Activity:
All that is needed is the first stretch of the listing below, repeated exactly and ending with the line that contains "Sin embargo, es". Pictures are to be left out.
%%
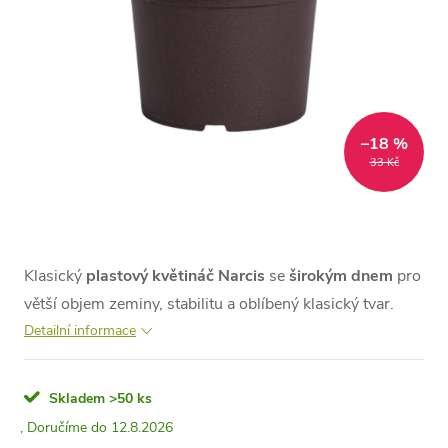
–18 %
33 Kč
Klasický
plastový květináč Narcis
se
širokým dnem
pro
větší objem zeminy, stabilitu a oblíbený klasický tvar.
Detailní informace
Skladem
>50 ks
12.8.2026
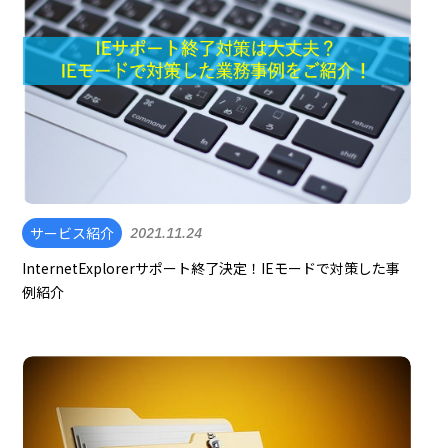
サービス紹介
2021.11.24
InternetExplorerサポート終了決定！IEモードで対策した事
例紹介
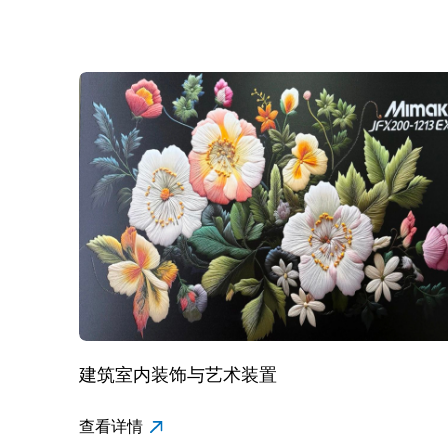
首页
建筑室内装饰与艺术装置
查看详情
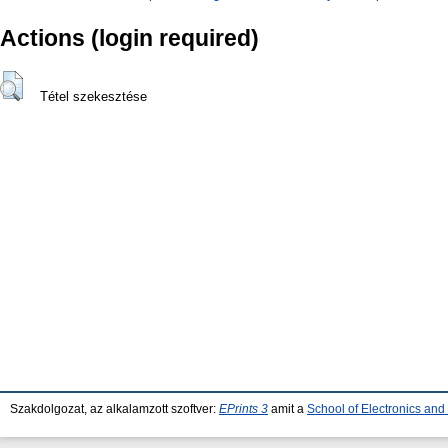
Actions (login required)
Tétel szekesztése
Szakdolgozat, az alkalamzott szoftver:
EPrints 3
amit a
School of Electronics an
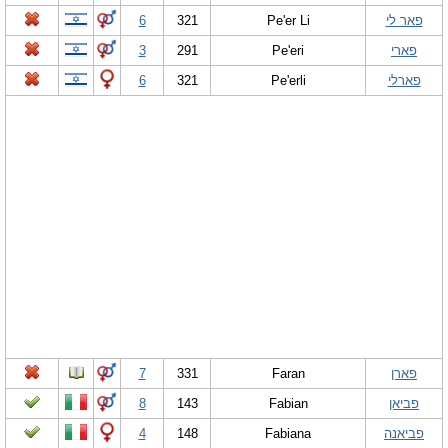
פאר לי
Pe'er Li
321
6
פארי
Pe'eri
291
3
פארלי
Pe'erli
321
6
פארן
Faran
331
7
פביאן
Fabian
143
8
פביאנה
Fabiana
148
4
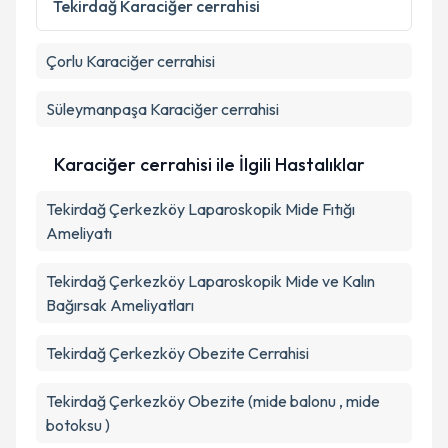
Tekirdağ
Karaciğer cerrahisi
Çorlu
Karaciğer cerrahisi
Süleymanpaşa
Karaciğer cerrahisi
Karaciğer cerrahisi ile İlgili Hastalıklar
Tekirdağ Çerkezköy Laparoskopik Mide Fıtığı
Ameliyatı
Tekirdağ Çerkezköy Laparoskopik Mide ve Kalın
Bağırsak Ameliyatları
Tekirdağ Çerkezköy Obezite Cerrahisi
Tekirdağ Çerkezköy Obezite (mide balonu , mide
botoksu )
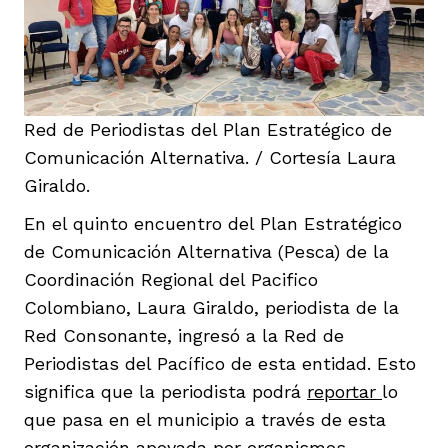
Red de Periodistas del Plan Estratégico de
Comunicación Alternativa. / Cortesía Laura
Giraldo.
En el quinto encuentro del Plan Estratégico
de Comunicación Alternativa (Pesca) de la
Coordinación Regional del Pacifico
Colombiano, Laura Giraldo, periodista de la
Red Consonante, ingresó a la Red de
Periodistas del Pacífico de esta entidad. Esto
significa que la periodista podrá
reportar
lo
que pasa en el municipio a través de esta
organización apoyada por organismos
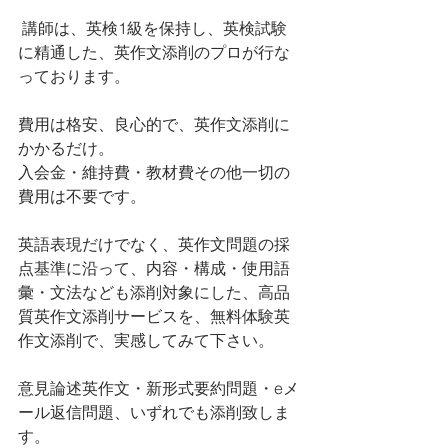
 講師は、英検1級を保持し、英検試験
に精通した、英作文添削のプロが行な
っております。
費用は格安、良心的で、英作文添削に
かかるだけ。
入会金・維持費・教材費その他一切の
費用は不要です。
英語表現だけでなく、英作文問題の採
点基準に沿って、内容・構成・使用語
彙・文法なども添削対象にした、高品
質英作文添削サービスを、無料体験英
作文添削で、実感してみて下さい。
意見論述英作文・新形式要約問題・eメ
ール返信問題、いずれでも添削致しま
す。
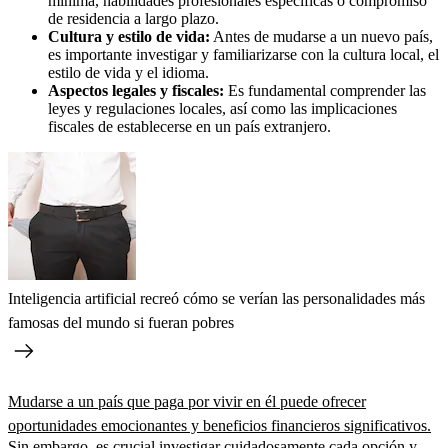
mínima, habilidades profesionales específicas o compromiso
de residencia a largo plazo.
Cultura y estilo de vida:
Antes de mudarse a un nuevo país,
es importante investigar y familiarizarse con la cultura local, el
estilo de vida y el idioma.
Aspectos legales y fiscales:
Es fundamental comprender las
leyes y regulaciones locales, así como las implicaciones
fiscales de establecerse en un país extranjero.
Inteligencia artificial recreó cómo se verían las personalidades más
famosas del mundo si fueran pobres
Mudarse a un país que paga por vivir en él puede ofrecer
oportunidades emocionantes y beneficios financieros significativos.
Sin embargo, es crucial investigar cuidadosamente cada opción y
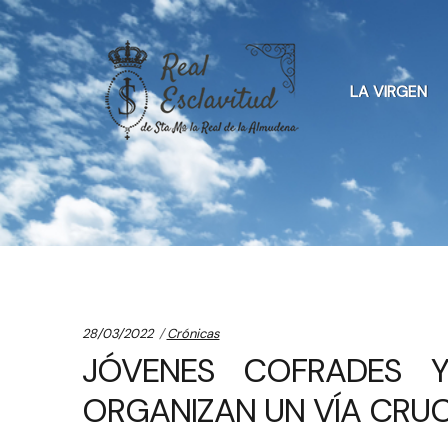
Skip
Skip
to
to
LA VIRGEN
navigation
content
Categories:
28/03/2022
Crónicas
JÓVENES COFRADES 
ORGANIZAN UN VÍA CRUC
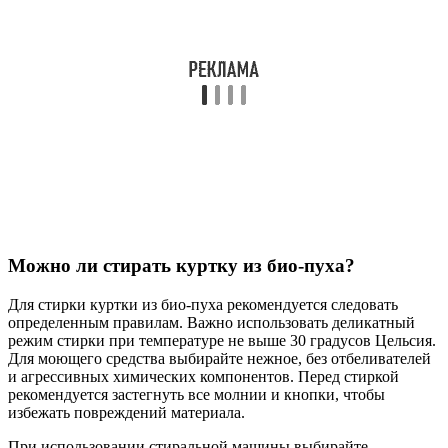
Можно ли стирать куртку из био-пуха?
Для стирки куртки из био-пуха рекомендуется следовать
определенным правилам. Важно использовать деликатный
режим стирки при температуре не выше 30 градусов Цельсия.
Для моющего средства выбирайте нежное, без отбеливателей
и агрессивных химических компонентов. Перед стиркой
рекомендуется застегнуть все молнии и кнопки, чтобы
избежать повреждений материала.
При использовании стиральной машины выбирайте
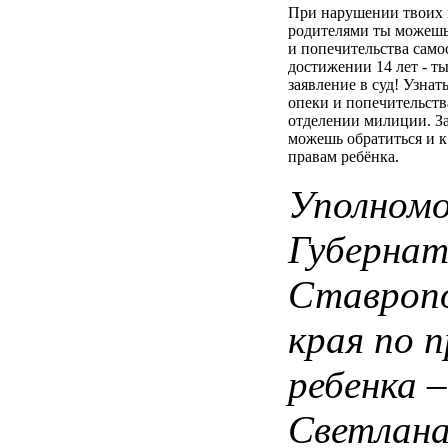
При нарушении твоих 
родителями ты можешь
и попечительства само
достижении 14 лет - т
заявление в суд! Узна
опеки и попечительст
отделении милиции. За
можешь обратиться и 
правам ребёнка.
Уполномо
Губернат
Ставропо
края по 
ребенка 
Светлан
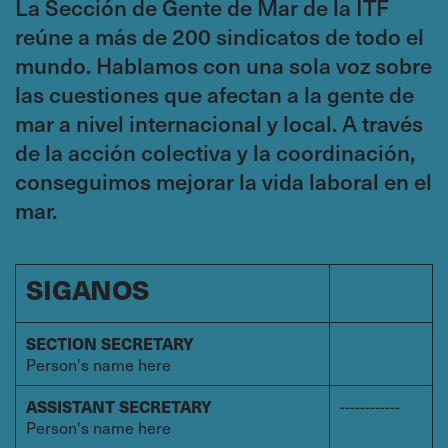
La Sección de Gente de Mar de la ITF
reúne a más de 200 sindicatos de todo el
mundo. Hablamos con una sola voz sobre
las cuestiones que afectan a la gente de
mar a nivel internacional y local. A través
de la acción colectiva y la coordinación,
conseguimos mejorar la vida laboral en el
mar.
SIGANOS
SECTION SECRETARY
Person's name here
------------
ASSISTANT SECRETARY
Person's name here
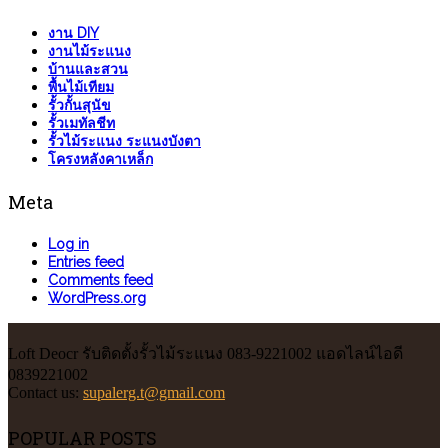
งาน DIY
งานไม้ระแนง
บ้านและสวน
พื้นไม้เทียม
รั้วกั้นสุนัข
รั้วเมทัลชีท
รั้วไม้ระแนง ระแนงบังตา
โครงหลังคาเหล็ก
Meta
Log in
Entries feed
Comments feed
WordPress.org
Loft Deocr รับติดตั้งรั้วไม้ระแนง 083-9221002 แอดไลน์ไอดี
0839221002
Contact us:
supalerg.t@gmail.com
POPULAR POSTS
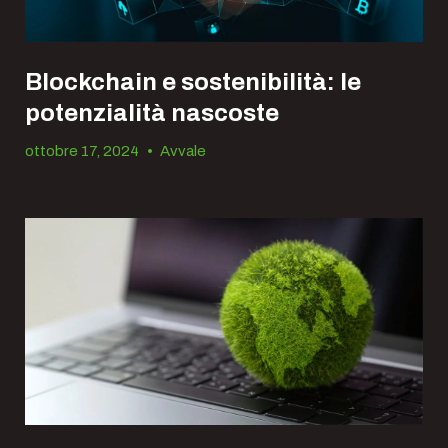
Blockchain e sostenibilità: le
potenzialità nascoste
ottobre 17, 2024
•
Avvale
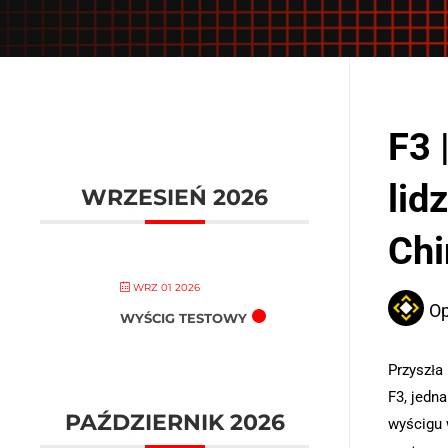
F3 
lid
WRZESIEŃ 2026
Chi
WRZ 01 2026
Op
WYŚCIG TESTOWY
Przyszła 
F3, jedn
PAŹDZIERNIK 2026
wyścigu 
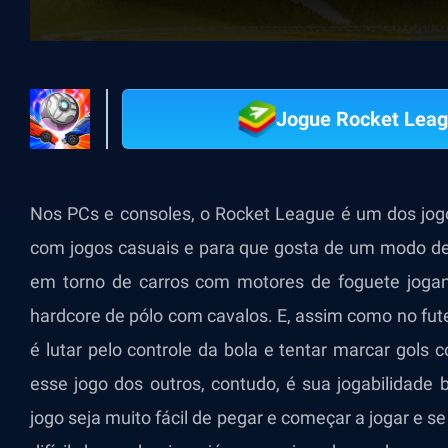
Jogue Rocket Leag
Nos PCs e consoles, o Rocket League é um dos jogo
com jogos casuais e para que gosta de um modo de 
em torno de carros com motores de foguete joga
hardcore de pólo com cavalos. E, assim como no fut
é lutar pelo controle da bola e tentar marcar gols 
esse jogo dos outros, contudo, é sua jogabilidade
jogo seja muito fácil de pegar e começar a jogar e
%%
Answer area:
–18 %
33 Kč
Klasický
plastový květináč Narcis
se
širokým dnem
pro
větší objem zeminy, stabilitu a oblíbený klasický tvar.
Detailní informace
Skladem
>50 ks
12.8.2026
サービス紹介
2021.11.24
InternetExplorerサポート終了決定！IEモードで対策した事
例紹介
首页
建筑室内装饰与艺术装置
查看详情
Actions (login required)
Tétel szekesztése
Szakdolgozat, az alkalamzott szoftver:
EPrints 3
amit a
School of Electronics an
פאר לי
Pe'er Li
321
6
פארי
Pe'eri
291
3
פארלי
Pe'erli
321
6
פארן
Faran
331
7
פביאן
Fabian
143
8
פביאנה
Fabiana
148
4
Tekirdağ
Karaciğer cerrahisi
Çorlu
Karaciğer cerrahisi
Süleymanpaşa
Karaciğer cerrahisi
Karaciğer cerrahisi ile İlgili Hastalıklar
Tekirdağ Çerkezköy Laparoskopik Mide Fıtığı
Ameliyatı
Tekirdağ Çerkezköy Laparoskopik Mide ve Kalın
Bağırsak Ameliyatları
Tekirdağ Çerkezköy Obezite Cerrahisi
Tekirdağ Çerkezköy Obezite (mide balonu , mide
botoksu )
Red de Periodistas del Plan Estratégico de
Comunicación Alternativa. / Cortesía Laura
Giraldo.
En el quinto encuentro del Plan Estratégico
de Comunicación Alternativa (Pesca) de la
Coordinación Regional del Pacifico
Colombiano, Laura Giraldo, periodista de la
Red Consonante, ingresó a la Red de
Periodistas del Pacífico de esta entidad. Esto
significa que la periodista podrá
reportar
lo
que pasa en el municipio a través de esta
organización apoyada por organismos
 講師は、英検1級を保持し、英検試験
に精通した、英作文添削のプロが行な
っております。
費用は格安、良心的で、英作文添削に
かかるだけ。
入会金・維持費・教材費その他一切の
費用は不要です。
英語表現だけでなく、英作文問題の採
点基準に沿って、内容・構成・使用語
彙・文法なども添削対象にした、高品
質英作文添削サービスを、無料体験英
作文添削で、実感してみて下さい。
意見論述英作文・新形式要約問題・eメ
ール返信問題、いずれでも添削致しま
す。
mínima, habilidades profesionales específicas o compromiso
de residencia a largo plazo.
Cultura y estilo de vida:
Antes de mudarse a un nuevo país,
es importante investigar y familiarizarse con la cultura local, el
estilo de vida y el idioma.
Aspectos legales y fiscales:
Es fundamental comprender las
leyes y regulaciones locales, así como las implicaciones
fiscales de establecerse en un país extranjero.
Inteligencia artificial recreó cómo se verían las personalidades más
famosas del mundo si fueran pobres
Mudarse a un país que paga por vivir en él puede ofrecer
oportunidades emocionantes y beneficios financieros significativos.
Sin embargo, es crucial investigar cuidadosamente cada opción y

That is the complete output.